*** Opening of ENTRIES SHOWN ***

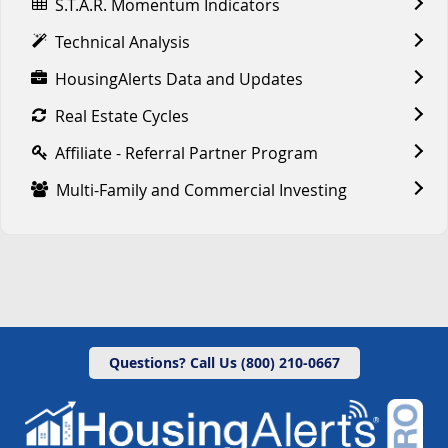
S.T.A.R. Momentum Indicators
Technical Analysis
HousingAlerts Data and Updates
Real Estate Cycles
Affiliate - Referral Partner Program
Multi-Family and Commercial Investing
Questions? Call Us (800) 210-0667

*** Close of ENTRIES SHOWN ***
*** Opening of ENTRIES SHOWN ***

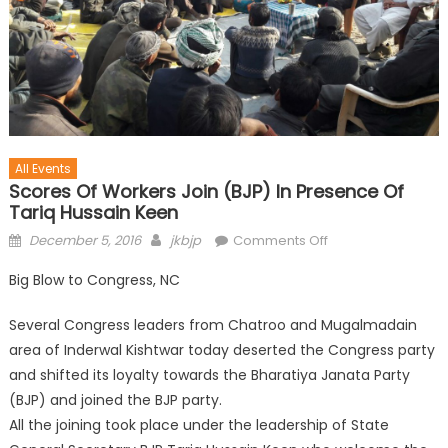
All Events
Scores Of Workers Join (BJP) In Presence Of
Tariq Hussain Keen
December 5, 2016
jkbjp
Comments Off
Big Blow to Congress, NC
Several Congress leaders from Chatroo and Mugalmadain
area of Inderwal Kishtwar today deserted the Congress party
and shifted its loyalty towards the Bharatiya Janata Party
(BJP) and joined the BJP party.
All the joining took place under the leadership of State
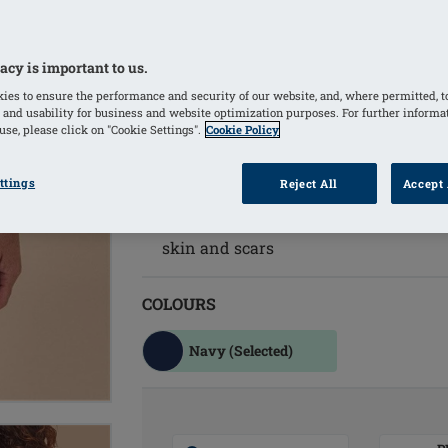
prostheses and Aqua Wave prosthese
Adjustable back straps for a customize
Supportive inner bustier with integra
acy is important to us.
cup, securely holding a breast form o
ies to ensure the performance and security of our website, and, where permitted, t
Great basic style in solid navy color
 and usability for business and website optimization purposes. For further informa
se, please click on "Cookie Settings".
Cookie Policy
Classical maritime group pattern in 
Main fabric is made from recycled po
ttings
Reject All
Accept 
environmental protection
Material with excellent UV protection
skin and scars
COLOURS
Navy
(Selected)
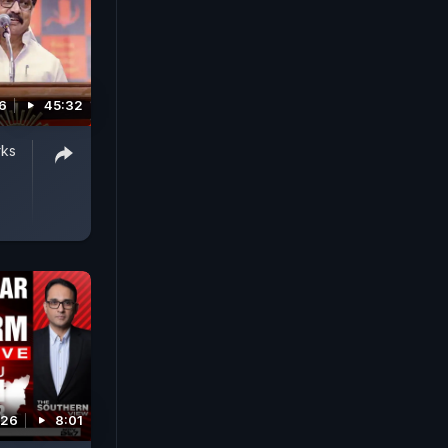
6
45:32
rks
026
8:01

*** Close of ENTRIES SHOWN ***

**PROBLEM:**
Which lines in the data above hold the string "from"? Return each of them.

**ANSWER TO THE PROBLEM:**
Several Congress leaders from Chatroo and Mugalmadain
Main fabric is made from recycled po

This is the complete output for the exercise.